The paper is organized as follows. We formally state the problem in Sect. 2. Section 3 describes PCTs and gives a theoretical analysis of the generalized tree search algorithm. In Sect. 4, we prove the regret bound for 0/1 loss. Section 5 compares PCTs with other label tree approaches, particularly with conditional probability and filter trees. Section 6 discusses the use of PCTs for predicting top-k labels and its extension to multi-label classification. Section 7 presents experimental results, prior to concluding the paper in Sect. 8.

2 Problem Statement

We formalize our problem in the setting of multi-class classification. Let \((\varvec{x}, y)\) be an example coming from a probability distribution \(P(\varvec{X}= \varvec{x}, Y = y)\) (later denoted \(P(\varvec{x}, y)\)) on \(\mathcal {X} \times \mathcal {Y}\), where \(\varvec{x}\in \mathcal {X}= \mathbb {R}^d\) and \(y \in \mathcal {Y}= \{1, \ldots , m\}\). A classifier h predicts a label \(\hat{y} = h(\varvec{x}) \in \mathcal {Y}\) for each \(\varvec{x}\in \mathcal {X}\). The prediction accuracy of h can be measured in terms of 0/1 loss:Footnote 1

$$ \ell _{0/1}(y,h(\varvec{x})) = [\![y \ne h(\varvec{x}) ]\!] $$

We are interested in minimizing the expected loss, also referred to as the risk:

$$ L_{\mathrm {0/1}}(h) = \mathbb {E}_{(\varvec{x},y) \sim P} \left[ \ell _{\mathrm {0/1}}(y,h(\varvec{x})) \right] = \int _{\mathcal {X} \times \mathcal {Y}} [\![y \ne h(\varvec{x}) ]\!] \, dP(\varvec{x}, y) $$

The Bayes classifier

$$ h^* = \mathop {{{\mathrm{\arg \min }}}}_{h} L_{\mathrm {0/1}}(h) $$

minimizes the risk among all possible classifiers. While \(h^*\) may not be unique in general, the risk of \(h^*\), denoted \(L^*_{0/1}\), is unique, and is called the Bayes risk. Decomposing the risk over classes, i.e., writing \(L_{\mathrm {0/1}}(h)\) in the form

$$ L_{\mathrm {0/1}}(h) = \int _{\mathcal {X}} \bigg ( \underbrace{\sum _{y \in \mathcal {Y}} [\![y \ne h(\varvec{x}) ]\!] P(y|\varvec{x})}_{=1-P(h(\varvec{x})|\varvec{x})} \bigg ) d P(\varvec{x})\,, $$

reveals that \(h^*\) minimizes risk in a pointwise manner, i.e., for every \(\varvec{x}\),

$$ h^*(\varvec{x}) =\mathop {{{\mathrm{\arg \min }}}}_{y \in \mathcal {Y}} \left\{ 1-P(y|\varvec{x})\right\} =\mathop {{{\mathrm{\arg \max }}}}_{y \in \mathcal {Y}} P(y \, | \,\varvec{x}) \,. $$

Given a classifier h, the regret of h is defined as

$$\begin{aligned} \mathrm {reg}_{0/1}(h) ~=~ L_{0/1}(h) - L_{0/1}^* ~=~ \int _{\mathcal {X}} \Big (P(h^*(\varvec{x})|\varvec{x}) - P(h(\varvec{x})|\varvec{x}) \Big ) d P(\varvec{x}) \,. \end{aligned}$$
(1)

The regret quantifies the suboptimality of h compared to the optimal classifier \(h^*\). The goal is to train a classifier h with a small regret, ideally equal to zero.

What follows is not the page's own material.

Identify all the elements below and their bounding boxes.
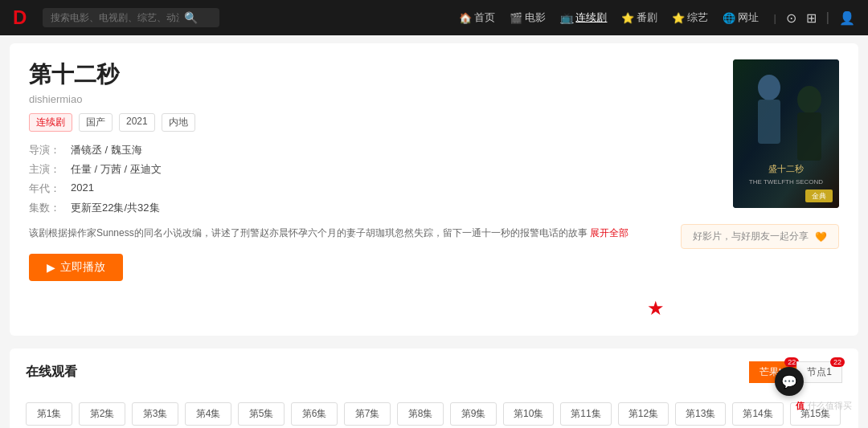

In the following, we assume h to be represented as a label tree classifier. To this end, we encode the labels \(\{1, \ldots , m\}\) using a prefix code. Any such code can be represented by a tree with 0/1 splits. Each path from the root to a leaf node then corresponds to a code word. Recall that codes of fixed length are also prefix codes. Figure 1 shows two examples of coding trees for multi-class classification with 4 classes. Under the coding, we represent each label y by a binary vector \(\varvec{y}= (y_1, \ldots , y_l)\), where l is the maximum length of the code. The set of all code words we denote by \(\mathcal {C}\). As another special case, consider the problem of multi-label (instead of multi-class) classification, where the goal is to predict the set of labels assigned to a given instance \(\varvec{x}\). Such a set can be represented by a binary vector \(\varvec{y}= (y_1, \ldots , y_m)\), which in turn can be used as a prefix code.

Fig. 1.
figure 1

Different binary codes in multi-class classification.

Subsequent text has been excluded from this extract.